PROBLEM REQUIREMENTS: Starting at the line with "Cookie Policy" in it, reproduce each line below through the last one, exactly, and include nothing else.

MATERIAL PROVIDED:
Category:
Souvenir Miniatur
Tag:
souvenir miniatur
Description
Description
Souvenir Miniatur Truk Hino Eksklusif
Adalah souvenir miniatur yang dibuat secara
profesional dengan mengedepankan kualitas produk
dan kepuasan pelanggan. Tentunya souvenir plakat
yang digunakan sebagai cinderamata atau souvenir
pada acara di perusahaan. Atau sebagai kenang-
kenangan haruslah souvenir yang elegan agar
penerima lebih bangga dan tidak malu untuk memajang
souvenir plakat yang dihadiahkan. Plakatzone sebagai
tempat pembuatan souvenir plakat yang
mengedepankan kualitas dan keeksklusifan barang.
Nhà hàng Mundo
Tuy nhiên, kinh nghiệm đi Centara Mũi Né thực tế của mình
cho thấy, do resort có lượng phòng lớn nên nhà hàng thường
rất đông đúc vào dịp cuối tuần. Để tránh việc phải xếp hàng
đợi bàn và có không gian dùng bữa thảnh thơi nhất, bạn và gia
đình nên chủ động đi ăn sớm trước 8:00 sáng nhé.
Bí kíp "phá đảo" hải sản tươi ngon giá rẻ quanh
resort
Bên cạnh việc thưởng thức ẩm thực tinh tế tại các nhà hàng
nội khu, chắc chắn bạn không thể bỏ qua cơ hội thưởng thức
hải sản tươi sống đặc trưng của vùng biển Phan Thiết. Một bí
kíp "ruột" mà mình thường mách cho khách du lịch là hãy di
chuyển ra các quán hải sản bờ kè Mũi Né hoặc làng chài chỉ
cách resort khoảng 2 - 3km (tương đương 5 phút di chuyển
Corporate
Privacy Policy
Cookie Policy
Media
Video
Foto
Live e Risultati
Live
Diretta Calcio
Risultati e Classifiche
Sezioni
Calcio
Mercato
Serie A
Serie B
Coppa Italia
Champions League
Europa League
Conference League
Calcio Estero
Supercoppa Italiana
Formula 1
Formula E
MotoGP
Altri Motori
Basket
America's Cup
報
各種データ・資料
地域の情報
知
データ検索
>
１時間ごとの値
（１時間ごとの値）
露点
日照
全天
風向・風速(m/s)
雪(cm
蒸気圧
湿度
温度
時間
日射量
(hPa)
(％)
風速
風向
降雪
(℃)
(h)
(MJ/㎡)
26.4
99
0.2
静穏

REPLY:
Cookie Policy
Media
Video
Foto
Live e Risultati
Live
Diretta Calcio
Risultati e Classifiche
Sezioni
Calcio
Mercato
Serie A
Serie B
Coppa Italia
Champions League
Europa League
Conference League
Calcio Estero
Supercoppa Italiana
Formula 1
Formula E
MotoGP
Altri Motori
Basket
America's Cup
報
各種データ・資料
地域の情報
知
データ検索
>
１時間ごとの値
（１時間ごとの値）
露点
日照
全天
風向・風速(m/s)
雪(cm
蒸気圧
湿度
温度
時間
日射量
(hPa)
(％)
風速
風向
降雪
(℃)
(h)
(MJ/㎡)
26.4
99
0.2
静穏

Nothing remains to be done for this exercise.